In den von mir durchreisten Ländern begegnet man dem Marabu zuerst ungefähr unter dem funfzehnten Grade nördlicher Breite, von hier aus aber nicht selten längs der beiden Hauptströme des Landes und regelmäßig in der Nähe aller größeren Ortschaften, in denen Markt gehalten und wenigstens an gewissen Tagen in der Woche Vieh geschlachtet wird. In den nördlichen Theilen seines Verbreitungsgebietes erscheint er nach der Brutzeit im Mai und zieht im September und Oktober wieder weg, den weiter unten im Süden gelegenen Waldungen zu, um daselbst zu brüten.
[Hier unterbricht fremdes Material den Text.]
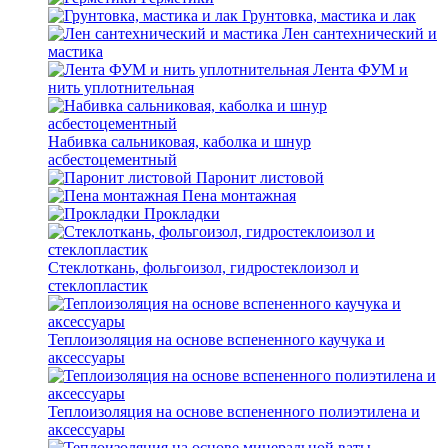
Грунтовка, мастика и лак
Лен сантехнический и
мастика
Лента ФУМ и
нить уплотнительная
Набивка сальниковая, каболка и шнур
асбестоцементный
Паронит листовой
Пена монтажная
Прокладки
Стеклоткань, фольгоизол, гидростеклоизол и
стеклопластик
Теплоизоляция на основе вспененного каучука и
аксессуары
Теплоизоляция на основе вспененного полиэтилена и
аксессуары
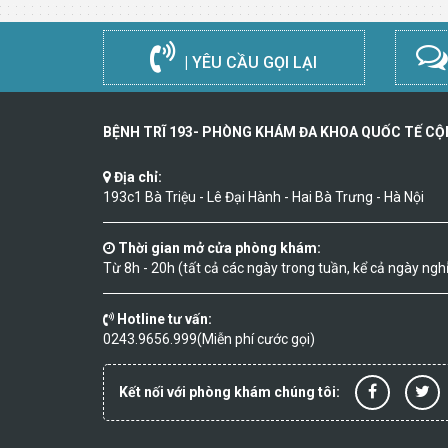
| YÊU CẦU GỌI LẠI
BỆNH TRĨ 193- PHÒNG KHÁM ĐA KHOA QUỐC TẾ C
Địa chỉ:
193c1 Bà Triệu - Lê Đại Hành - Hai Bà Trưng - Hà Nội
Thời gian mở cửa phòng khám:
Từ 8h - 20h (tất cả các ngày trong tuần, kể cả ngày nghỉ 
Hotline tư vấn:
0243.9656.999(Miễn phí cước gọi)
Kết nối với phòng khám chúng tôi:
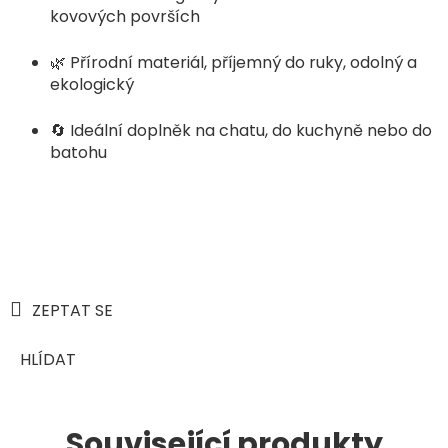
kovových površích
🌿 Přírodní materiál, příjemný do ruky, odolný a
ekologický
🔄 Ideální doplněk na chatu, do kuchyně nebo do
batohu
ZEPTAT SE
HLÍDAT
Související produkty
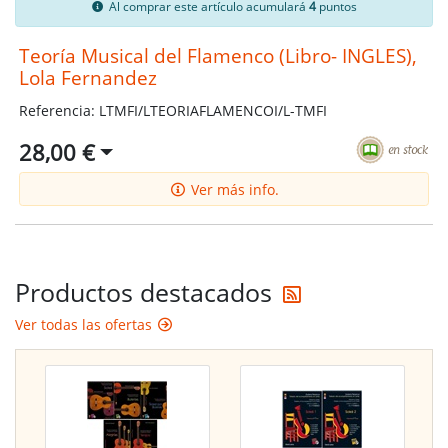
Al comprar este artículo acumulará
4
puntos
Teoría Musical del Flamenco (Libro- INGLES),
Lola Fernandez
Referencia: LTMFI/LTEORIAFLAMENCOI/L-TMFI
28,00 €
Ver más info.
Reciba las últi
Productos destacados
Ver todas las ofertas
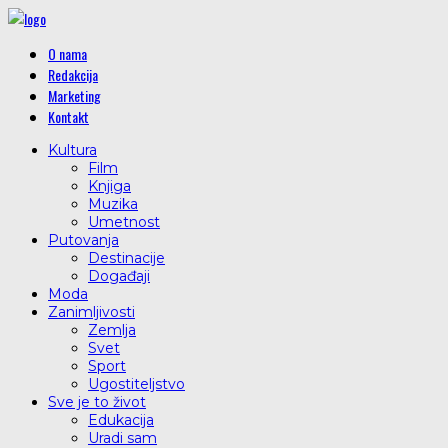
O nama
Redakcija
Marketing
Kontakt
Kultura
Film
Knjiga
Muzika
Umetnost
Putovanja
Destinacije
Događaji
Moda
Zanimljivosti
Zemlja
Svet
Sport
Ugostiteljstvo
Sve je to život
Edukacija
Uradi sam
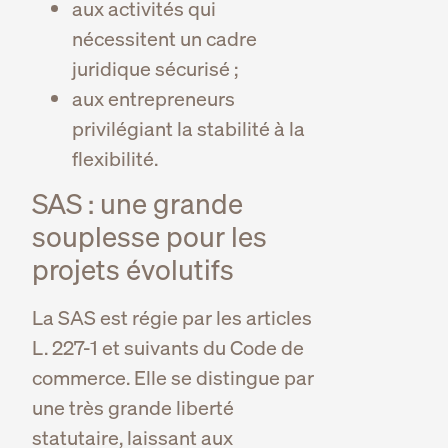
aux activités qui
nécessitent un cadre
juridique sécurisé ;
aux entrepreneurs
privilégiant la stabilité à la
flexibilité.
SAS : une grande
souplesse pour les
projets évolutifs
La SAS est régie par les articles
L. 227-1 et suivants du Code de
commerce. Elle se distingue par
une très grande liberté
statutaire, laissant aux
Schon im December scheint er das Fortpflanzungsgeschäft beendigt zu haben; wenigstens bemerkten wir um die Mitte dieses Monates an einer größeren Lache eine ganz ungewöhnliche Anzahl der gefräßigen Vögel. Das Nest habe ich nie gefunden, auch von den Eingeborenen nichts sicheres darüber erfahren können. Der einzige Reisende, welcher es gesehen hat, Livingstone, berichtet auch nur, daß es auf dem Seitenaste eines Affenbrodbaumes erbaut gewesen sei, aus einem Haufen von dürren Aesten bestanden und Junge enthalten habe, welche beim Ab- und Zufliegen der Alten ein unangenehmes »Tschuk tschuk« vernehmen ließen. Ein angeblich von dem Vogel herrührendes, vierundneunzig Millimeter langes, fünfundvierzig Millimeter dickes, weißes, glanzloses Ei erhielt Heuglin von einem seiner Jäger.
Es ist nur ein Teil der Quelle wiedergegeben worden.